Task prompt
Which of the lines below include the word "Folder"? Pull each one out.

Input data
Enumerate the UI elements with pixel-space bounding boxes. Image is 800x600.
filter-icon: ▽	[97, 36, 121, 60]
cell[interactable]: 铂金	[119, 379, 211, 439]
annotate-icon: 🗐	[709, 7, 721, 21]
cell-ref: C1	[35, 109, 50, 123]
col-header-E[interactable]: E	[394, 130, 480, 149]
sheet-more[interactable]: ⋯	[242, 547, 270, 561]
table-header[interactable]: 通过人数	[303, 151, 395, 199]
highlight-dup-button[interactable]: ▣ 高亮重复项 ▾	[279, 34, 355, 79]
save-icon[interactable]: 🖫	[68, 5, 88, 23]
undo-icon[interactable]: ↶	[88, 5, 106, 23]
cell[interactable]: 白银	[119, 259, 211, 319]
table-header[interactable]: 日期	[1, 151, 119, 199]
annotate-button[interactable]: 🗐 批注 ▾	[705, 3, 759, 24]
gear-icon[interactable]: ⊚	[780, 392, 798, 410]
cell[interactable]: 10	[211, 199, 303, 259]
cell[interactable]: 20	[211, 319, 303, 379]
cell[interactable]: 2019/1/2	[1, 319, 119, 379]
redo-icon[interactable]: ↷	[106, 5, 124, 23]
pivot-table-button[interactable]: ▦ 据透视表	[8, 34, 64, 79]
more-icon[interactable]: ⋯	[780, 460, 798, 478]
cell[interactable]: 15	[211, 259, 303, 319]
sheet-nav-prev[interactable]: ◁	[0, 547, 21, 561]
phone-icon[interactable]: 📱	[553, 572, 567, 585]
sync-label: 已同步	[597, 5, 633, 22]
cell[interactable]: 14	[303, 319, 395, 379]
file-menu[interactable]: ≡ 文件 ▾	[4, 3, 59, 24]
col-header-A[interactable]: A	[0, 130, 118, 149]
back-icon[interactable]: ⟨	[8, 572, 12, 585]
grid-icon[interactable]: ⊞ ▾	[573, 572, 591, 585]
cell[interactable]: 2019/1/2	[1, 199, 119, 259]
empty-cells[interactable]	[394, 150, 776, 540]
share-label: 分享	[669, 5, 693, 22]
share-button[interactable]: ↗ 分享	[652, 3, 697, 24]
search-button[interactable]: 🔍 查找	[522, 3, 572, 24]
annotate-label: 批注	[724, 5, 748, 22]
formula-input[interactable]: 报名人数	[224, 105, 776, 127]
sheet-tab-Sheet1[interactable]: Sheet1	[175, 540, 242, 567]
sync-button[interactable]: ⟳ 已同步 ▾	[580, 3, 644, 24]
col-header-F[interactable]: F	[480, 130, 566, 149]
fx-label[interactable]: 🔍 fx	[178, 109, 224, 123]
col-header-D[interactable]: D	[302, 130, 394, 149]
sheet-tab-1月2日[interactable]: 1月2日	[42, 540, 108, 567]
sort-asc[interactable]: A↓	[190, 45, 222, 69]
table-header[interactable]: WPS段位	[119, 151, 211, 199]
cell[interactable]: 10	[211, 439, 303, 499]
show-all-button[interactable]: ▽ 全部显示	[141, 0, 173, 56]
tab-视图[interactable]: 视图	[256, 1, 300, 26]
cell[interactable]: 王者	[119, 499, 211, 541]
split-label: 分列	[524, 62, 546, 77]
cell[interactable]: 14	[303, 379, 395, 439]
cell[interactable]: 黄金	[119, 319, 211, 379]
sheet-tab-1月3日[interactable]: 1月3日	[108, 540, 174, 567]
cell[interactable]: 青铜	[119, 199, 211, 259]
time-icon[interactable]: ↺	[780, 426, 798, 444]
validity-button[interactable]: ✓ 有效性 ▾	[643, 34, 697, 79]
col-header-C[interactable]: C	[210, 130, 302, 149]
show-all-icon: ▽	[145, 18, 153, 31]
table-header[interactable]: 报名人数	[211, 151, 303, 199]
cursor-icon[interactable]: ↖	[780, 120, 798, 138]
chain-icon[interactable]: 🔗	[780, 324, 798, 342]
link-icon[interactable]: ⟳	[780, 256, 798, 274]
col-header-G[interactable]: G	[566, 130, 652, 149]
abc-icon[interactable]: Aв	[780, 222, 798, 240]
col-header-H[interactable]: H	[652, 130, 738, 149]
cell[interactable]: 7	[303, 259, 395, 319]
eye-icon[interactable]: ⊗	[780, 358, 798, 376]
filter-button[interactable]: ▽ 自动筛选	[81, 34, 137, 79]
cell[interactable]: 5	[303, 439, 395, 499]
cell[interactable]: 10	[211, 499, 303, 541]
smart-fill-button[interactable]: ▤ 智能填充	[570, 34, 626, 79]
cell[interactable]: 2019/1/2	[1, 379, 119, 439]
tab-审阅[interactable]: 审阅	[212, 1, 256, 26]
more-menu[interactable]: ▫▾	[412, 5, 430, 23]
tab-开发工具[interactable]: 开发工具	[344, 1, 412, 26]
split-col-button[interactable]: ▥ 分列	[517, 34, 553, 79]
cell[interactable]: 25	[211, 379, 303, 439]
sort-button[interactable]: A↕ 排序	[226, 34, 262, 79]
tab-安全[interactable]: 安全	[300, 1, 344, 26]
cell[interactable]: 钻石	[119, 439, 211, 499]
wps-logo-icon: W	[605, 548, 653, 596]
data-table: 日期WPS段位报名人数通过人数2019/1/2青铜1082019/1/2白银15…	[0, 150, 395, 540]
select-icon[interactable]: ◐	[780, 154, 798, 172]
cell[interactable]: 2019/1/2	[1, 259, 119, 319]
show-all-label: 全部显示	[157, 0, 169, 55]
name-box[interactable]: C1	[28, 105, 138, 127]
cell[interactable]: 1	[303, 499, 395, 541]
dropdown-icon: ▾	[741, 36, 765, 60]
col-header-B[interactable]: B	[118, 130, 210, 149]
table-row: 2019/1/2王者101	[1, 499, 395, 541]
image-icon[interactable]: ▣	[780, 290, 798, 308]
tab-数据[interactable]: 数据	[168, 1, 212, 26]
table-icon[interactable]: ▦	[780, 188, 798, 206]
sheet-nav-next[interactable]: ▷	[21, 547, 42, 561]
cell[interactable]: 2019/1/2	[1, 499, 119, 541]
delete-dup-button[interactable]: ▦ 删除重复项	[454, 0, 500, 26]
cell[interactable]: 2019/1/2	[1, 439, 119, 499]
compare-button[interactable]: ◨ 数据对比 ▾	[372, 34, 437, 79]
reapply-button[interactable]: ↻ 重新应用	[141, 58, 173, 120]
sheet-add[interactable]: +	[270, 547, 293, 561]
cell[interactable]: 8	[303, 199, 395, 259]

--

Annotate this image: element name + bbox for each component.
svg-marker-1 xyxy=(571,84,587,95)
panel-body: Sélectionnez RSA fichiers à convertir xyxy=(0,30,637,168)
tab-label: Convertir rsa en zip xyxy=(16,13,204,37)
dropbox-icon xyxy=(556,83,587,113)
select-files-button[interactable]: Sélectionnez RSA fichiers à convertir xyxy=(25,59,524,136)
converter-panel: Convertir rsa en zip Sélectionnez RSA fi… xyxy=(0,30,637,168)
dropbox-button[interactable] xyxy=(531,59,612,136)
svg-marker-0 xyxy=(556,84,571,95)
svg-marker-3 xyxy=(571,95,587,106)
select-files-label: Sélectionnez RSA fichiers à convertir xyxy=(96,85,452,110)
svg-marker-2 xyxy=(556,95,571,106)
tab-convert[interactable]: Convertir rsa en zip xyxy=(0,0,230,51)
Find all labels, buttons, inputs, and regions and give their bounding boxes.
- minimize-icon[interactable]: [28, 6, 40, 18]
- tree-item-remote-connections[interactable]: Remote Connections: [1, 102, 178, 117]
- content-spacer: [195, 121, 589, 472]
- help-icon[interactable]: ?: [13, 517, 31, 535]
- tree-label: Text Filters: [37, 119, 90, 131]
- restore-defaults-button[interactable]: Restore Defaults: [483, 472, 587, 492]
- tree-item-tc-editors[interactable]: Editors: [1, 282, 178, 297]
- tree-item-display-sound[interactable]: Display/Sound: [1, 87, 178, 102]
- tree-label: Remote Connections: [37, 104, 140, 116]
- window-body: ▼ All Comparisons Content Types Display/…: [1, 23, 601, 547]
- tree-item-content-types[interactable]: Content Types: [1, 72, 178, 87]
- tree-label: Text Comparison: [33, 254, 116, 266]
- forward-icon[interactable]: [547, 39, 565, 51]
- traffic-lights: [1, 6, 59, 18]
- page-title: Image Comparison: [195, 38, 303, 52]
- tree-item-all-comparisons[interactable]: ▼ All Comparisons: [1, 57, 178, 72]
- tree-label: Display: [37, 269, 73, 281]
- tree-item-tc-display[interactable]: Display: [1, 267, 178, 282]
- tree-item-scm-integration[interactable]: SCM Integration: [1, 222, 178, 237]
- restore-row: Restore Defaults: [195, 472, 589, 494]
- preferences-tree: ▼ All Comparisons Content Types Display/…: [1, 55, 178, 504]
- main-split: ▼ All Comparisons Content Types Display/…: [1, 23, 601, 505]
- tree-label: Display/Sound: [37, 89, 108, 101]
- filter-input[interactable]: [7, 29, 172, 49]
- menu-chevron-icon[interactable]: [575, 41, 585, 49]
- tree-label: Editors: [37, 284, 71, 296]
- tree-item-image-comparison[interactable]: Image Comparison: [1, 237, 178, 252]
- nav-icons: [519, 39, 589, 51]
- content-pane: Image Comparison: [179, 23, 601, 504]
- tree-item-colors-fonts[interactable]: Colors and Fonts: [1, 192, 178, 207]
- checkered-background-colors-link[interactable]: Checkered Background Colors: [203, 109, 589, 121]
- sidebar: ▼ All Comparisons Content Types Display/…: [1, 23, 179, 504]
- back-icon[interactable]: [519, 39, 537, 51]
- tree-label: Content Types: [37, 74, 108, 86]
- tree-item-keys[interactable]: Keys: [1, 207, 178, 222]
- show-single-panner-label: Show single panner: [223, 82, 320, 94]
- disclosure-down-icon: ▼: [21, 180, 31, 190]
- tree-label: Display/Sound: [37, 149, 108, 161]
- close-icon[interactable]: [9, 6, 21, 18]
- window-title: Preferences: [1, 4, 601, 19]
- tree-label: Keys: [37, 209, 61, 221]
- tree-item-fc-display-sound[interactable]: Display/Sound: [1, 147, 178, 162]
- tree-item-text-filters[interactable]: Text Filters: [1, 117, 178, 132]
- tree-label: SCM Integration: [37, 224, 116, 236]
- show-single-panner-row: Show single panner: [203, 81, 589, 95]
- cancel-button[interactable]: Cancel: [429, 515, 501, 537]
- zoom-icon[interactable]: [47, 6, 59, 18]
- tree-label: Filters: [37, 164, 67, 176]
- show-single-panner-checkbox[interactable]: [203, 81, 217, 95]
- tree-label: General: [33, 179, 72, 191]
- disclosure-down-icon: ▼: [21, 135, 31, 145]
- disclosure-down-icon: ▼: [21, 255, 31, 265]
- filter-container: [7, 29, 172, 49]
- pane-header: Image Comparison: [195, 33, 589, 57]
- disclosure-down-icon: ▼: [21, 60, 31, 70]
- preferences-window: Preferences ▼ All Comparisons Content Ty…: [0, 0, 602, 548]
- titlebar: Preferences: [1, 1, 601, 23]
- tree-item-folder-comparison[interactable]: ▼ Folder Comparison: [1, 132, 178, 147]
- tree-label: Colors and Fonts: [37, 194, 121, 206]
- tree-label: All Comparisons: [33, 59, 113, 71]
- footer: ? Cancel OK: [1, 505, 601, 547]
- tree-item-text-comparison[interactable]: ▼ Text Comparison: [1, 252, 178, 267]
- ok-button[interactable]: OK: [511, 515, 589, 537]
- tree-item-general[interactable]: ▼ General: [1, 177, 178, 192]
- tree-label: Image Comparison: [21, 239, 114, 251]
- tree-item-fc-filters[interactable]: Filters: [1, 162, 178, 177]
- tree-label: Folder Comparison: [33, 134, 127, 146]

...

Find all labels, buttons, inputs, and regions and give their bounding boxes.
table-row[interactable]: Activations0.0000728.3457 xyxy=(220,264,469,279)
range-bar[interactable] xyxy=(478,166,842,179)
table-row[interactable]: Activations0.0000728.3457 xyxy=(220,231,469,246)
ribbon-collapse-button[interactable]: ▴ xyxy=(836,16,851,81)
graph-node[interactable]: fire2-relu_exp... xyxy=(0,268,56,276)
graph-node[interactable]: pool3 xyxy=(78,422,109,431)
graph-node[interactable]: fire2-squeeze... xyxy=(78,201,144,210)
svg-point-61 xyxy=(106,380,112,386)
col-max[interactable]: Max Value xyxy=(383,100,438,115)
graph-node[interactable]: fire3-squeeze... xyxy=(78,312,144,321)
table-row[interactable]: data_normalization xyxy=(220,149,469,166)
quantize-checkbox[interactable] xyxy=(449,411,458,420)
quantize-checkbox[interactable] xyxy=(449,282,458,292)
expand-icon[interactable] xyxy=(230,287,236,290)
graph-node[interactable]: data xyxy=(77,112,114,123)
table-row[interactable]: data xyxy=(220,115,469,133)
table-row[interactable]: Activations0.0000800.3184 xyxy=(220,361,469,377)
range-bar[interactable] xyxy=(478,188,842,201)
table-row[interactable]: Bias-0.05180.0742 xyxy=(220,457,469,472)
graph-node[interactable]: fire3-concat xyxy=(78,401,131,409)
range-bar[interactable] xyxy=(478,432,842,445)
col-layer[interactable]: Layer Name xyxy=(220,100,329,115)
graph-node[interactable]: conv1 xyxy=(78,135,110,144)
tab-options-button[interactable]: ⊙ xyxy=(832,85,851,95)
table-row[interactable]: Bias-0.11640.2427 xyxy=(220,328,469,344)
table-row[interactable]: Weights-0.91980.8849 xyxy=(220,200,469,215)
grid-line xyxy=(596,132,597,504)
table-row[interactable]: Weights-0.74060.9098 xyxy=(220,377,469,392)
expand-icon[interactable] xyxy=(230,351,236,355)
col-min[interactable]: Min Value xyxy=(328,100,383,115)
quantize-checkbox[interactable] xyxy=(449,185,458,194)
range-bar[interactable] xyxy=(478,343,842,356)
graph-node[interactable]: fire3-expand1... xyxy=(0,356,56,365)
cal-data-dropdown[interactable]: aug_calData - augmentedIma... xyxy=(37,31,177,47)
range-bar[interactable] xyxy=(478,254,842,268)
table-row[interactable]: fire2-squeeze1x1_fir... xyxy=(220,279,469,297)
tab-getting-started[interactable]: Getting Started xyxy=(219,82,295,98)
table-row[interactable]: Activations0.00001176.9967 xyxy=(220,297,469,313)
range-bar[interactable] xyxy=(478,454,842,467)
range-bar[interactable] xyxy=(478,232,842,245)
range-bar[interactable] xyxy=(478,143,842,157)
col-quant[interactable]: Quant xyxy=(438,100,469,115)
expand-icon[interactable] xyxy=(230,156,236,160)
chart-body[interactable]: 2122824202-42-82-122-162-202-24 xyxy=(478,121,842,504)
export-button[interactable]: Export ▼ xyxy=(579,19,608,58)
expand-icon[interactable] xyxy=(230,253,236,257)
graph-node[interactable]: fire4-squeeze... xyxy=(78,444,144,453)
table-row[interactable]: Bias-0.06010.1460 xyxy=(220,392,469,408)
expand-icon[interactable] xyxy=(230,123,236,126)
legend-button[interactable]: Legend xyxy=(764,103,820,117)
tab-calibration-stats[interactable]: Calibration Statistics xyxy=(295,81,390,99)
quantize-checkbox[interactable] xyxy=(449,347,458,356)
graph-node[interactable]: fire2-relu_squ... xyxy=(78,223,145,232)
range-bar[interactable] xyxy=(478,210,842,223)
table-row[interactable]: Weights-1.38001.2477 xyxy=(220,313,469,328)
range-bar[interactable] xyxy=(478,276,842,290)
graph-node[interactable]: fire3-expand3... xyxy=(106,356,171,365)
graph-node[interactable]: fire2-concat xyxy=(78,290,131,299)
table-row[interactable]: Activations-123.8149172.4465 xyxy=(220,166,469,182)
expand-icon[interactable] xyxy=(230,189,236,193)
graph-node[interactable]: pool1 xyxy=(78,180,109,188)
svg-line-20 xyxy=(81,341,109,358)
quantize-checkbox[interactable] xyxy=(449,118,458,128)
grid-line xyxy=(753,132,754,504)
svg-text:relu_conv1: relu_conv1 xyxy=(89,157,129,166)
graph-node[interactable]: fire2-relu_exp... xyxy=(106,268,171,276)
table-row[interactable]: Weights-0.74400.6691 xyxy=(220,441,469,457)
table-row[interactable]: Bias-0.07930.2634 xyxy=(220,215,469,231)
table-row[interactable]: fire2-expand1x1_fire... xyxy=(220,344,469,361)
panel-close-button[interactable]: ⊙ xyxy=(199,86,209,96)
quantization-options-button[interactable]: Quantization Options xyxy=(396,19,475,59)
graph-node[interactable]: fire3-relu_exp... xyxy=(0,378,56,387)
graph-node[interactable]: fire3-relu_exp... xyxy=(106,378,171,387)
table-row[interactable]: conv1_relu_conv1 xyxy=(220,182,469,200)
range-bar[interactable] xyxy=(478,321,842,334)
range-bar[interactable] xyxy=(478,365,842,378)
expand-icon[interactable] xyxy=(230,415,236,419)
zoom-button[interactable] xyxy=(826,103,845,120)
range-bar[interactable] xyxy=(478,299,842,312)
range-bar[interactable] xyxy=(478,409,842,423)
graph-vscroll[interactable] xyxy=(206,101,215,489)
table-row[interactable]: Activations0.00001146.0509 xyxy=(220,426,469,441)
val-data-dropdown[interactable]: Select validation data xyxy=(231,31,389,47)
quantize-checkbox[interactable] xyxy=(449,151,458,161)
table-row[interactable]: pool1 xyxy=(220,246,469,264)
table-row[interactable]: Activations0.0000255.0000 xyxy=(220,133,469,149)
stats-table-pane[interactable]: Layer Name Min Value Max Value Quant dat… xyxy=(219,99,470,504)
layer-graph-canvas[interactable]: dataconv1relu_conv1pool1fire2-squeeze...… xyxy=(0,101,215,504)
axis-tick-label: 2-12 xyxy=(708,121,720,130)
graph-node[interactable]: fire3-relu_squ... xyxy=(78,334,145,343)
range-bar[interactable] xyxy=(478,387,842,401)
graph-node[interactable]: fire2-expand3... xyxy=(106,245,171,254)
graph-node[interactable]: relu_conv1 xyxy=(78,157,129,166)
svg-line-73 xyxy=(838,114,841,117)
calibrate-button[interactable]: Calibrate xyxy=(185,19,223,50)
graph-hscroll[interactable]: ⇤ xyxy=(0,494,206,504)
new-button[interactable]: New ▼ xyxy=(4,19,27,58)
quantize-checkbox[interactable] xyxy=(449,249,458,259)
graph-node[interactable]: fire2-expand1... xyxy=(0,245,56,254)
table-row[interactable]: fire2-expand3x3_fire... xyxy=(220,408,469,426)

Answer space
- tree-item-folder-comparison[interactable]: ▼ Folder Comparison: [1, 132, 178, 147]
- tree-label: Folder Comparison: [33, 134, 127, 146]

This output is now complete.